Could you set down the lines from the first line of the entries below through the line with "The HAW569 surge", exactly and with no pictures?

---------------

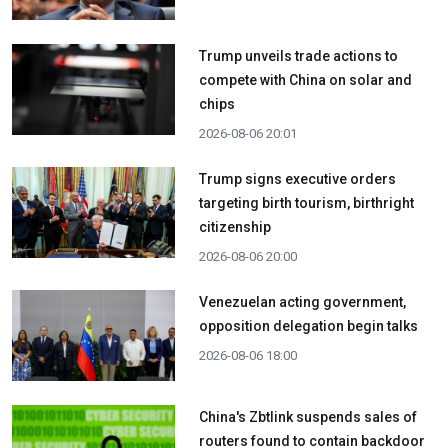
Trump unveils trade actions to
compete with China on solar and
chips
2026-08-06 20:01
Trump signs executive orders
targeting birth tourism, birthright
citizenship
2026-08-06 20:00
Venezuelan acting government,
opposition delegation begin talks
2026-08-06 18:00
China's Zbtlink suspends sales of
routers found to contain backdoor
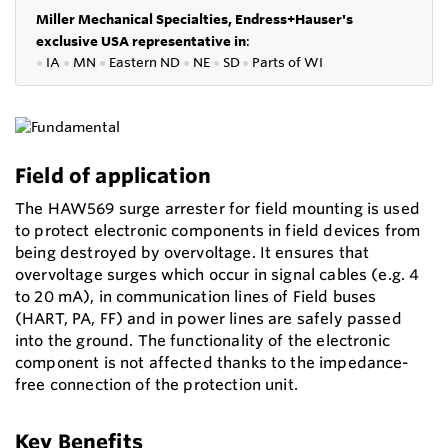
Miller Mechanical Specialties,
Endress+Hauser's
exclusive USA representative in
:
●
IA
●
MN
●
Eastern ND
●
NE
●
SD
●
P
arts of WI
Field of application
The HAW569 surge arrester for field mounting is used
to protect electronic components in field devices from
being destroyed by overvoltage. It ensures that
overvoltage surges which occur in signal cables (e.g. 4
to 20 mA), in communication lines of Field buses
(HART, PA, FF) and in power lines are safely passed
into the ground. The functionality of the electronic
component is not affected thanks to the impedance-
free connection of the protection unit.
Key Benefits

---------------

# Written answer:
Trump unveils trade actions to
compete with China on solar and
chips
2026-08-06 20:01
Trump signs executive orders
targeting birth tourism, birthright
citizenship
2026-08-06 20:00
Venezuelan acting government,
opposition delegation begin talks
2026-08-06 18:00
China's Zbtlink suspends sales of
routers found to contain backdoor
Miller Mechanical Specialties,
Endress+Hauser's
exclusive USA representative in
:
●
IA
●
MN
●
Eastern ND
●
NE
●
SD
●
P
arts of WI
Field of application
The HAW569 surge arrester for field mounting is used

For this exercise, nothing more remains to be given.